DIA MUNDIAL DA ÁGUA

SOS Pantanal lança Águas do Pantanal

SOS Pantanal lança Águas do Pantanal

Expedição ‘Águas que Falam’ percorrerá municípios do chamado Pantanal Sul, como Campo Grande, Aquidauana, Miranda e Corumbá

Instituído pela ONU em 1992 durante a Conferência das Nações Unidas Sobre Meio Ambiente e Desenvolvimento realizada no Rio de Janeiro (Rio 92), o Dia Mundial da Água é comemorado no dia 22 de março. Para lembrar a data em 2023 , a SOS Pantanal, instituição que luta para a preservação do bioma sul-mato-grossense, com especial atuação no combate às queimadas e na promoção de advocacy para políticas públicas, anunciou um novo programa, desta vez voltado para o monitoramento da qualidade dos recursos hídricos, o programa Águas do Pantanal.

Com apoio da Fundação Toyota e realizada em parceria com a organização Chalana Esperança, a expedição ‘Águas que Falam’ percorrerá municípios do chamado Pantanal Sul, como Campo Grande, Aquidauana, Miranda e Corumbá. “A ideia é aprofundarmos a compreensão de que o Pantanal depende da água, assim como é moldado pelo fogo. Precisamos entender a qualidade da água que está chegando ao Pantanal e se o volume, que está diminuindo, é suficiente para sua preservação. A ideia desta primeira expedição é investigar essas questões porque ainda não há muitos trabalhos perenes sobre essa pesquisa. A expedição “Águas que Falam” terá essa função de entender qual é o cenário, para que a gente possa montar as melhores estratégias, agir e reverter os quadros atuais e fazer previsões sobre o futuro do Pantanal”, explica o biólogo e diretor de Comunicação e Engajamento do Instituto SOS Pantanal, Gustavo Figueirôa.

O projeto irá medir a qualidade da água em diversos pontos do Pantanal Sul, além de ter uma importante frente de interlocução com as comunidades locais, em que o objetivo é registrar depoimentos de moradores que vivem próximos aos rios, para dar voz a quem tem que lidar com os problemas acarretados pela poluição e diminuição do volume de águas no Pantanal. “A ação será feita em parceria com o projeto Chalana Esperança, uma instituição que é nossa parceira e tem um papel importantíssimo no Pantanal. Nosso foco será nas comunidades. A gente vai conversar com as pessoas que vivem e dependem dos rios para entender qual é a visão delas sobre a água e o que mudou nos últimos anos: se diminuiu o estoque pesqueiro e a quantidade de água ou se aumentou a poluição e como isso tem afetado a vida deles”, pontua Figueirôa.
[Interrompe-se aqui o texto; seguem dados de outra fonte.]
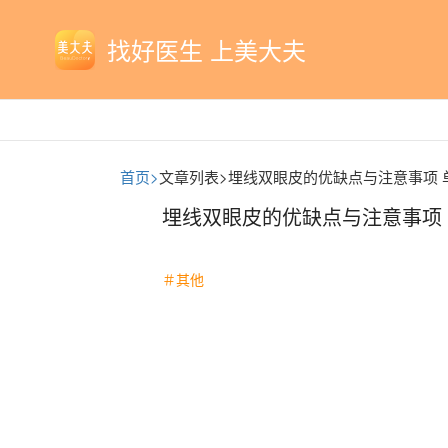
找好医生 上美大夫
首页>
文章列表>
埋线双眼皮的优缺点与注意事项 
埋线双眼皮的优缺点与注意事项
＃其他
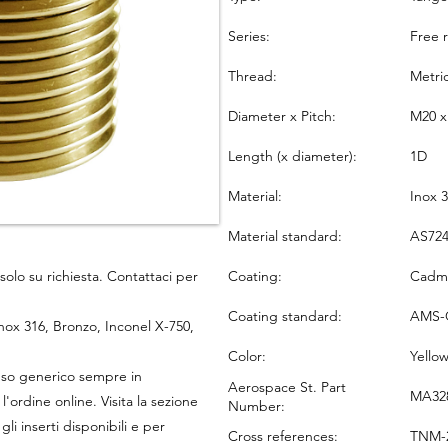
Series:
Free 
Thread:
Metri
Diameter x Pitch:
M20 x
Length (x diameter):
1D
Material:
Inox 
Material standard:
AS724
Coating:
Cadmi
solo su richiesta. Contattaci per
Coating standard:
AMS-
 Inox 316, Bronzo, Inconel X-750,
Color:
Yello
r uso generico sempre in
Aerospace St. Part
MA328
'ordine online. Visita la sezione
Number:
li inserti disponibili e per
Cross references:
TNM-2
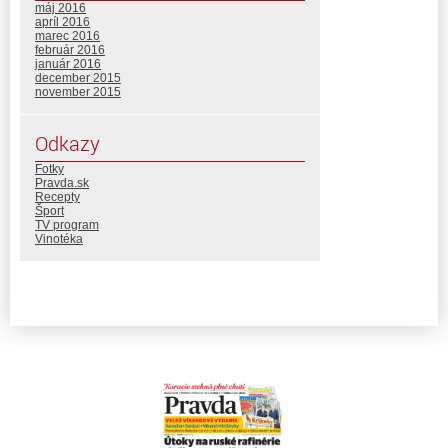
máj 2016
apríl 2016
marec 2016
február 2016
január 2016
december 2015
november 2015
Odkazy
Fotky
Pravda.sk
Recepty
Šport
TV program
Vinotéka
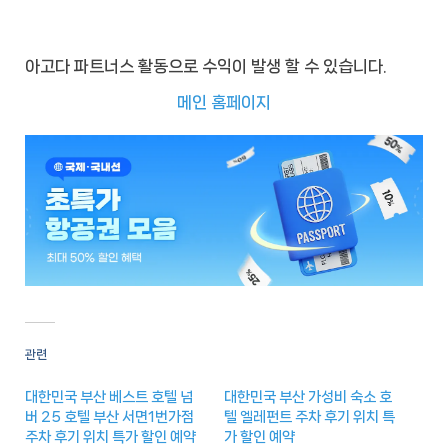
아고다 파트너스 활동으로 수익이 발생 할 수 있습니다.
메인 홈페이지
관련
대한민국 부산 베스트 호텔 넘
대한민국 부산 가성비 숙소 호
버 25 호텔 부산 서면1번가점
텔 엘레펀트 주차 후기 위치 특
주차 후기 위치 특가 할인 예약
가 할인 예약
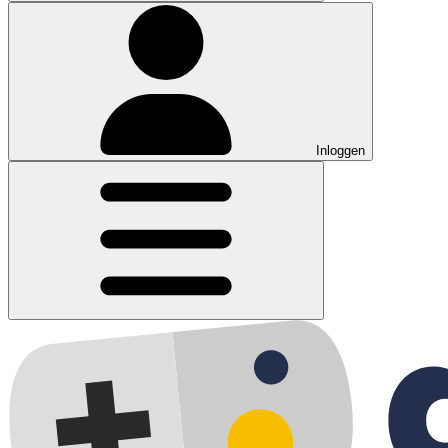
Inloggen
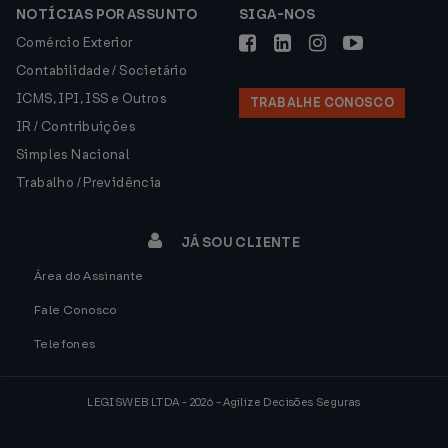
NOTÍCIAS POR ASSUNTO
SIGA-NOS
Comércio Exterior
Contabilidade / Societário
ICMS, IPI, ISS e Outros
TRABALHE CONOSCO
IR / Contribuições
Simples Nacional
Trabalho / Previdência
JÁ SOU CLIENTE
Área do Assinante
Fale Conosco
Telefones
LEGISWEB LTDA - 2026 - Agilize Decisões Seguras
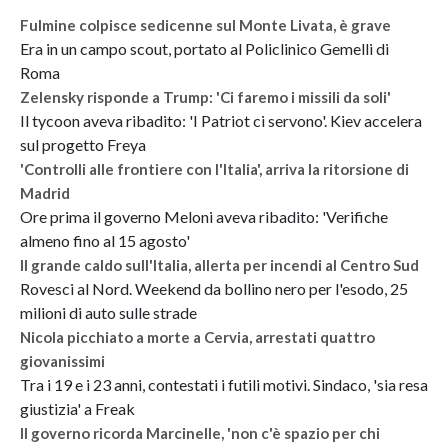
Fulmine colpisce sedicenne sul Monte Livata, è grave
Era in un campo scout, portato al Policlinico Gemelli di
Roma
Zelensky risponde a Trump: 'Ci faremo i missili da soli'
Il tycoon aveva ribadito: 'I Patriot ci servono'. Kiev accelera
sul progetto Freya
'Controlli alle frontiere con l'Italia', arriva la ritorsione di
Madrid
Ore prima il governo Meloni aveva ribadito: 'Verifiche
almeno fino al 15 agosto'
Il grande caldo sull'Italia, allerta per incendi al Centro Sud
Rovesci al Nord. Weekend da bollino nero per l'esodo, 25
milioni di auto sulle strade
Nicola picchiato a morte a Cervia, arrestati quattro
giovanissimi
Tra i 19 e i 23 anni, contestati i futili motivi. Sindaco, 'sia resa
giustizia' a Freak
Il governo ricorda Marcinelle, 'non c'è spazio per chi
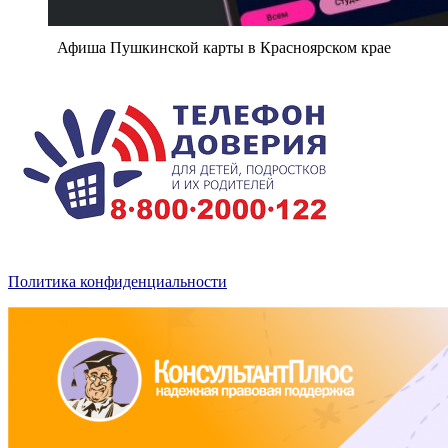
Афиша Пушкинской карты в Красноярском крае
Политика конфиденциальности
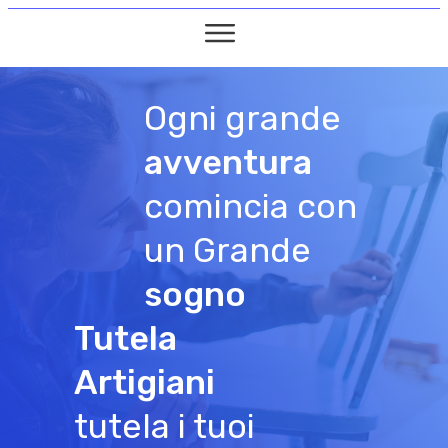
Ogni grande
avventura
comincia con
un Grande
sogno
Tutela
Artigiani
tutela i tuoi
“O projeto inclui a distribuição de materiais educativos, a capacitação de diferentes comunidades para que elas possam protagonizar o monitoramento e momentos de troca de saberes, em que a visão para o futuro e a conservação das águas do Pantanal poderá ser construída em conjunto”, diz a coordenadora de Educação para Conservação e co-fundadora da Chalana Esperança, Daniella França. Para Daniela, ao convidar as comunidades para protagonizarem este monitoramento, você envolve não apenas as pessoas que habitam o bioma e são as mais afetadas pelos seus problemas, mas, também, permite-se que sejam traçadas, em conjunto, estratégias de longo prazo para a conservação do Pantanal.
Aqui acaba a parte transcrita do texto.